De spectrofotometers om de grafiek te lezen, zijn de volgende.
i1-iSisXL
i1-Pro/i1-Pro2
FD-5 BT
FD-9
i1-iSisXL/FD-9 en i1-Pro/i1-Pro2 voorzien elk twee types grafieken: Type 1 voor de standaard aanpassing en type 2 voor hoog accurate aanpassing. FD-5 BT voorziet drie types grafieken: Type 1 voor standaard aanpassing, type 2 voor hoog accurate aanpassing en type 3 voor hoog accurate aanpassing bij stripmeting.
Een grafiek uitvoeren waarvoor het schermtype dat werd ingesteld door de machine werd toegepast.
Vooraleer de grafiek uit te voeren, moeten een geschikt scherm en papier geselecteerd worden.
[Stochastisch] kan echter niet worden geselecteerd voor het uitvoeren van een tabel.
Het schermtype kan veranderd worden in HULPPROGRAMMA. Zie voor meer informatie Aangepast scherm: het schermtype selecteren.
Druk op [Aanpassing] op het scherm [MACHINE] om het scherm [Aanpassingsmenu] weer te geven.
Druk achtereenvolgens op [Aanpassing densiteitsbalans] en [Tabeluitvoer densiteitsbalans].
Selecteer de gewenste spectrofotometer en het type grafiek en druk op [Afdrukmodus].
[Type 1] is voor standaard aanpassing en zowel [Type 2] als [Type 3] zijn voor hoog accurate aanpassing.
Om spectrofotometer i1-iSisXL of FD-9 te gebruiken, selecteer [Type 1] of [Type 2] bij [Meet spectrofotometer-1 (i1-iSisXL/FD-9)].
Om spectrofotometer i1-Pro/i1-Pro2 te gebruiken, selecteer [Type 1] of [Type 2] bij [Meet spectrofotometer-2 (i1-Pro/i1-Pro2)].
Om spectrofotometer FD-5 BT te gebruiken, selecteer [Type 1], [Type 2] of [Type 3] bij [Meet spectrofotometer-3 (FD-5 BT)].
Druk op [Kwal. aanp.].
Druk op [] rechts van [Schermpatroon] om het gewenste scherm weer te geven.

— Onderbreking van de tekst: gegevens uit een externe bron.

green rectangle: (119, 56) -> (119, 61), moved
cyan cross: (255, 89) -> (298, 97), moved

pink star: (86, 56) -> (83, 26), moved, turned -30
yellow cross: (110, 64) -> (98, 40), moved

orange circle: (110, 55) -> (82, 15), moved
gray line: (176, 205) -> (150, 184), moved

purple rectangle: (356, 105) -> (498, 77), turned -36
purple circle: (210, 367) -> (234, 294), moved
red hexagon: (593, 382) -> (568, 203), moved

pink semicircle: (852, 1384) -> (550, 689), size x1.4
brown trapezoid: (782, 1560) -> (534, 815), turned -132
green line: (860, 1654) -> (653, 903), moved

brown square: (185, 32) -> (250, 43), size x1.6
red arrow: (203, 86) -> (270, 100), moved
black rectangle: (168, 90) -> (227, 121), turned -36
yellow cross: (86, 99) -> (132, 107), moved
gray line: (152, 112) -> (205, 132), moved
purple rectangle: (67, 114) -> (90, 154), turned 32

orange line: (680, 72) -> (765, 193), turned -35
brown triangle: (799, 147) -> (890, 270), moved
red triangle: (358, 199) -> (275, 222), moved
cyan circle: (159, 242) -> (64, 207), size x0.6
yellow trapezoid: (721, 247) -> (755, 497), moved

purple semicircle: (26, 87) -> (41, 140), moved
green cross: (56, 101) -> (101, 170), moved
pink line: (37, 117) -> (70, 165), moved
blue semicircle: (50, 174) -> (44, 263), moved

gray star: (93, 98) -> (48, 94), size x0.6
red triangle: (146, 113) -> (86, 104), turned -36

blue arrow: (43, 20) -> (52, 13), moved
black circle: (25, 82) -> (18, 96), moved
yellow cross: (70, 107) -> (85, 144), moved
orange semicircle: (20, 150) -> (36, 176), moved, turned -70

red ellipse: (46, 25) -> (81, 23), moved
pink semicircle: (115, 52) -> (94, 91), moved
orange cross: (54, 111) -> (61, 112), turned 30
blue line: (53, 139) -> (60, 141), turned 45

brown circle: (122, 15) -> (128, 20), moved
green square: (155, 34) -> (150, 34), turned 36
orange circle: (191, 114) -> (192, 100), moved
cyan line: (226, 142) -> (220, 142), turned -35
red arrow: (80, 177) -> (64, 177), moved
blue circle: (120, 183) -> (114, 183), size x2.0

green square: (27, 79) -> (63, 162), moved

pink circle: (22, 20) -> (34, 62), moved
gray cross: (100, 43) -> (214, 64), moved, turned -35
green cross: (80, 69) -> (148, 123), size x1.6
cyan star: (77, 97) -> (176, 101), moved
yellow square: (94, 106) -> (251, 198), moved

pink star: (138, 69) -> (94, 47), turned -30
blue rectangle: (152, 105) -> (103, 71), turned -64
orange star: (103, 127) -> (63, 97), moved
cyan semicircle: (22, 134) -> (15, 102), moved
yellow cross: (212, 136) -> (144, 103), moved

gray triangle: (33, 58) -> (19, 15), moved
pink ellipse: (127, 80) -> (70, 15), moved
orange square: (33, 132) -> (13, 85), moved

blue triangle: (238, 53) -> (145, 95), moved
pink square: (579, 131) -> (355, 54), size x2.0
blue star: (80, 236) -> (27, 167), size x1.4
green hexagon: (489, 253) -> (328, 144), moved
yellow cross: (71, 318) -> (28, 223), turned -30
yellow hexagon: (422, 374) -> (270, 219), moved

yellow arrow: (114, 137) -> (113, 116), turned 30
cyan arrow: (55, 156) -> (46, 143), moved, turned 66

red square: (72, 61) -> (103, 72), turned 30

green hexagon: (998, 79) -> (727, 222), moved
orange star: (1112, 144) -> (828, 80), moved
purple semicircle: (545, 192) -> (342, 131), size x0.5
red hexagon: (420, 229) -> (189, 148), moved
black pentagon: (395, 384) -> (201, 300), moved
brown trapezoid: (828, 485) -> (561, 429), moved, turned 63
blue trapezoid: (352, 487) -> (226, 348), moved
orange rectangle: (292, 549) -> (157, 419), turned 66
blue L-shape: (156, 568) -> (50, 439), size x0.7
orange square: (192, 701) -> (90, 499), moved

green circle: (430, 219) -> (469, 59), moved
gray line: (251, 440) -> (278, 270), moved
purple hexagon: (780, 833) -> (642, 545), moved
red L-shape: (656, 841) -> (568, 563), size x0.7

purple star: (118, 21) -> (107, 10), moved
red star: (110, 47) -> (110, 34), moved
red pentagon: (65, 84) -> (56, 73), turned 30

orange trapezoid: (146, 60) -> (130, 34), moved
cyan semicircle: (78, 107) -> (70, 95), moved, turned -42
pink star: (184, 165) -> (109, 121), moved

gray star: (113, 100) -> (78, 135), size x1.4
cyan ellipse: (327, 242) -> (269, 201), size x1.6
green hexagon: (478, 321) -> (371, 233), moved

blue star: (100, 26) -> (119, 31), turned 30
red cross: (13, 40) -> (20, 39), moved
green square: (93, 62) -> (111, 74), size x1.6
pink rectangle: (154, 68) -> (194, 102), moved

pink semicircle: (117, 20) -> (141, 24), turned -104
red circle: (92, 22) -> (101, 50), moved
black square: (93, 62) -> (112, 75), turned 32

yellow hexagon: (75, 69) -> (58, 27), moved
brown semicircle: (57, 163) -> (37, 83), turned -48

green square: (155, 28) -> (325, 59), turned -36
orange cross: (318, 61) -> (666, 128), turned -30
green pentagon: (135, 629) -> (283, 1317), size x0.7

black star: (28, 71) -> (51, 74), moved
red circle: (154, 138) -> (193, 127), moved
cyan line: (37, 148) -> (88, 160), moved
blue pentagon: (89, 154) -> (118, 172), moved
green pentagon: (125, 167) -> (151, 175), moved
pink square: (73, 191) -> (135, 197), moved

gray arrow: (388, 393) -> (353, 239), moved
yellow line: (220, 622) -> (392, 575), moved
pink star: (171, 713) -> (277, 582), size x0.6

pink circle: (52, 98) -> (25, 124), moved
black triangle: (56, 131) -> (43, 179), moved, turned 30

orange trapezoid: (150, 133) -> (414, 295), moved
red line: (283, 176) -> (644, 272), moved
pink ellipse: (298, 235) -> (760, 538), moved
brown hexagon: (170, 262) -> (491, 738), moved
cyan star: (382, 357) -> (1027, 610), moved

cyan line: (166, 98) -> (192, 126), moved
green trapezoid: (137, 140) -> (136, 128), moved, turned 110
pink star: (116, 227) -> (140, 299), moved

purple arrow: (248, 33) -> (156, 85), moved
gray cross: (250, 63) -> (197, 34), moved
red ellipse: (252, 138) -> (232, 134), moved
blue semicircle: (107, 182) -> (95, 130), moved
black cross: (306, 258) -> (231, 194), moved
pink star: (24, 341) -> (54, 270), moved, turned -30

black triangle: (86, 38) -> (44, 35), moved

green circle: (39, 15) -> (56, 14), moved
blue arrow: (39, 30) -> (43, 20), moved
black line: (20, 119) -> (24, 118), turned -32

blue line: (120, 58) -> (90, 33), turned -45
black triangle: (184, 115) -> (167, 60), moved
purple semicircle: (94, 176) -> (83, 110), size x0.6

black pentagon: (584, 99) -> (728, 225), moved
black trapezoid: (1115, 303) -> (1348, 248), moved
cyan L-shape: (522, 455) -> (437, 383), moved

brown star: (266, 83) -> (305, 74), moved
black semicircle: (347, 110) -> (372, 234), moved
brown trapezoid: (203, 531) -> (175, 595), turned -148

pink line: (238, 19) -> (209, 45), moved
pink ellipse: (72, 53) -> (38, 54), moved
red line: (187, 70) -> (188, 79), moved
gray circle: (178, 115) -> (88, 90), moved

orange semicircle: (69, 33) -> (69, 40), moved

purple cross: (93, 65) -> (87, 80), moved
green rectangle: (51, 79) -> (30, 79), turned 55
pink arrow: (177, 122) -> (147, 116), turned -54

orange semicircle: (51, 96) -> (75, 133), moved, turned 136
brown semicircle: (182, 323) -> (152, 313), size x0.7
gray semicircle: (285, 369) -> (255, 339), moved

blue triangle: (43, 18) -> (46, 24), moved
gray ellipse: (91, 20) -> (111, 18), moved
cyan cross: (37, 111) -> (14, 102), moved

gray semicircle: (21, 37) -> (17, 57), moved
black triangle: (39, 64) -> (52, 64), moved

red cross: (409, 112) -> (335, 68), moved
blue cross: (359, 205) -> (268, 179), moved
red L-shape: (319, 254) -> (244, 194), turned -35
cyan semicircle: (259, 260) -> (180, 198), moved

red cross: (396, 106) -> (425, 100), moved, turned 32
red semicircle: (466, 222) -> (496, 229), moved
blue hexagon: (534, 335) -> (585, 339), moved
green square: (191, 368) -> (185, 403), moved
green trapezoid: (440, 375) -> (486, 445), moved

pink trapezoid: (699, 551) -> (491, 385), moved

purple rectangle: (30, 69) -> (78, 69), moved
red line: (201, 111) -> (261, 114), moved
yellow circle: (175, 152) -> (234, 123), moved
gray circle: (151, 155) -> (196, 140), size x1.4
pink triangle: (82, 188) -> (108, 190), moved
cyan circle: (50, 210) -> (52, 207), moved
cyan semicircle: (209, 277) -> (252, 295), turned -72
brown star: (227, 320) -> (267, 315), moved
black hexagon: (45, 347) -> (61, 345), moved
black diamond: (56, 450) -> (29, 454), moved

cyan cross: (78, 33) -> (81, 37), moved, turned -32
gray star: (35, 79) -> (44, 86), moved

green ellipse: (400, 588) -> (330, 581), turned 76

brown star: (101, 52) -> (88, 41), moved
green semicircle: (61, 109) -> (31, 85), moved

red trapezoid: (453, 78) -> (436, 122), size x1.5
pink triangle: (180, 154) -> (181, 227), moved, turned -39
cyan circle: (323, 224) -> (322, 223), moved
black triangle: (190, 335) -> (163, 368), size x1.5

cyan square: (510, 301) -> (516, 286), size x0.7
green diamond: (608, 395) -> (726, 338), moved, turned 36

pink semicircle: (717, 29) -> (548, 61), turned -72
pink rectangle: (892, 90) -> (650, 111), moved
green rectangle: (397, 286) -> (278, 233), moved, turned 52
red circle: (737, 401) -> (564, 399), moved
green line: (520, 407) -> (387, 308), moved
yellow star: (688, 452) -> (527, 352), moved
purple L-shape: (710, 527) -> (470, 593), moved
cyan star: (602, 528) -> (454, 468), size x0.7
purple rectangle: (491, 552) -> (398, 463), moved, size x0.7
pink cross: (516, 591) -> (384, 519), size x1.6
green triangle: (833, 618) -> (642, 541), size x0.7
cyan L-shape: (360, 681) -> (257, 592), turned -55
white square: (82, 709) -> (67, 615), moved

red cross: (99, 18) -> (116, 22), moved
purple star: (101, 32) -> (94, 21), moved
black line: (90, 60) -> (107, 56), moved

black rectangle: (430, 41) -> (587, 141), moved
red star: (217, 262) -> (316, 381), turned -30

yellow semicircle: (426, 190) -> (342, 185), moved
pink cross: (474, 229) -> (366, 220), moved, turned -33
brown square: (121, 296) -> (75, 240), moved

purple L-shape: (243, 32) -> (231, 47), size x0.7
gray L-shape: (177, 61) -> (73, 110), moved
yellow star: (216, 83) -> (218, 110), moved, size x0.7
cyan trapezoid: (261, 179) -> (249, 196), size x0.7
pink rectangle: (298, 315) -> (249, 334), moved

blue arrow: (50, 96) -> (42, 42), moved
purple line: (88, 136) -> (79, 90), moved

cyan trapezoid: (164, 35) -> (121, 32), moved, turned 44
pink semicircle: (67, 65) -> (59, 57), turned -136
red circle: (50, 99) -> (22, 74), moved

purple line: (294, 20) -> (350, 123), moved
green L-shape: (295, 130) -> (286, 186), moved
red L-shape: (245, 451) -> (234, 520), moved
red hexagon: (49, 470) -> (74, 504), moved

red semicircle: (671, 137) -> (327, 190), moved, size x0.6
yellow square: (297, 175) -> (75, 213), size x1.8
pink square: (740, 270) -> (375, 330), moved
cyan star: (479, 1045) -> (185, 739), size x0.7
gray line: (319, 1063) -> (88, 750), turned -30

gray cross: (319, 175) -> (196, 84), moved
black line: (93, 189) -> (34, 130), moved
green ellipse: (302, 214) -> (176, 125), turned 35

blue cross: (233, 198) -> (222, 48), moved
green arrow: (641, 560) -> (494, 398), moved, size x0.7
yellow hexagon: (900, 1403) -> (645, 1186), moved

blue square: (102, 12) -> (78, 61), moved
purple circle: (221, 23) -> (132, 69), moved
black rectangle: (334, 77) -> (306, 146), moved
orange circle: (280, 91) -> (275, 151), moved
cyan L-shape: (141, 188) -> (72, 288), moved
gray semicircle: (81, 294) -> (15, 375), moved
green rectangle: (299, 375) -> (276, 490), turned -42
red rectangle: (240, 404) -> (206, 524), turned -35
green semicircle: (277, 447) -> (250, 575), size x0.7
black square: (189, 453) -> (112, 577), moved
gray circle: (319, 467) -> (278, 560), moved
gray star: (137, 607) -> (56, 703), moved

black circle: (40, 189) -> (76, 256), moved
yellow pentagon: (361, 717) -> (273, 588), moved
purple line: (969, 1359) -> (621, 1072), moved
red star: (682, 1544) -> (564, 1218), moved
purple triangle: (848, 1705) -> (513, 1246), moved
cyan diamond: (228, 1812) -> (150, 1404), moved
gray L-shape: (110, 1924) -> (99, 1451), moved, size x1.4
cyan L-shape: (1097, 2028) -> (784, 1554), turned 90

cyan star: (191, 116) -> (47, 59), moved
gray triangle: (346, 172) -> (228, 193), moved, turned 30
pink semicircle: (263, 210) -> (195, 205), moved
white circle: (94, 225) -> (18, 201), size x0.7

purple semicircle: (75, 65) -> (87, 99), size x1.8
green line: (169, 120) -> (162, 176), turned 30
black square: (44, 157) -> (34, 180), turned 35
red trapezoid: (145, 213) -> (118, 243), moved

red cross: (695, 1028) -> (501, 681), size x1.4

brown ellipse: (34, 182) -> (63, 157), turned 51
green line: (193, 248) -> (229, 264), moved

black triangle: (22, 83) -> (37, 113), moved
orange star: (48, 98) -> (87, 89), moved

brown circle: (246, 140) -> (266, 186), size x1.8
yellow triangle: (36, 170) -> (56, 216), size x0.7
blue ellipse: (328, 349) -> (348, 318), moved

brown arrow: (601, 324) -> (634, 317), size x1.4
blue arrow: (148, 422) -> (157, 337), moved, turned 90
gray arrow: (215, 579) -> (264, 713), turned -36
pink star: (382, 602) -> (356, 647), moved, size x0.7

Zo nodig kunt u drukken op [Schermpatroon] om het scherm [Schermpatroon] weer te geven en een scherm te selecteren. Selecteer een scherm en druk op [OK].
Druk op [Sluiten] op het scherm [Kwaliteitsaanpassing].
Controleer de papierinstellingen.
Indien de instellingen verschillen van de specificaties van de huidig ingestelde media, druk op [Paperinstelling] en daarna op [Oproepen] of [Wijzig set] om de papierinstellingen te veranderen.
Druk op Start op het bedieningspaneel.
Er wordt een testgrafiek afgedrukt.
Indien [Type 1] geselecteerd is voor [Meet spectrofotometer-1 (i1-iSisXL/FD-9)] in stap 3 wordt er één vel uitgevoerd. Indien [Type 2] geselecteerd is, worden er twee vellen uitgevoerd.
Voor [Meet spectrofotometer-2 (i1-Pro/i1-Pro2)] wordt de grafiek uitgevoerd op één vel, zelfs wanneer [Type 1] of [Type 2] geselecteerd is.
Voor [Meet spectrofotometer-3 (FD-5 BT)] wordt de grafiek uitgevoerd op één vel, zelfs wanneer [Type 1], [Type 2] of [Type 3] geselecteerd is.
Druk op [Afdr.mod.afsl].
Het scherm keert terug naar het scherm [Tabeluitvoer densiteitsbalans].
Druk op [Terug].
Het scherm keert terug naar het scherm [Menu Aanpassing densiteitsbalans].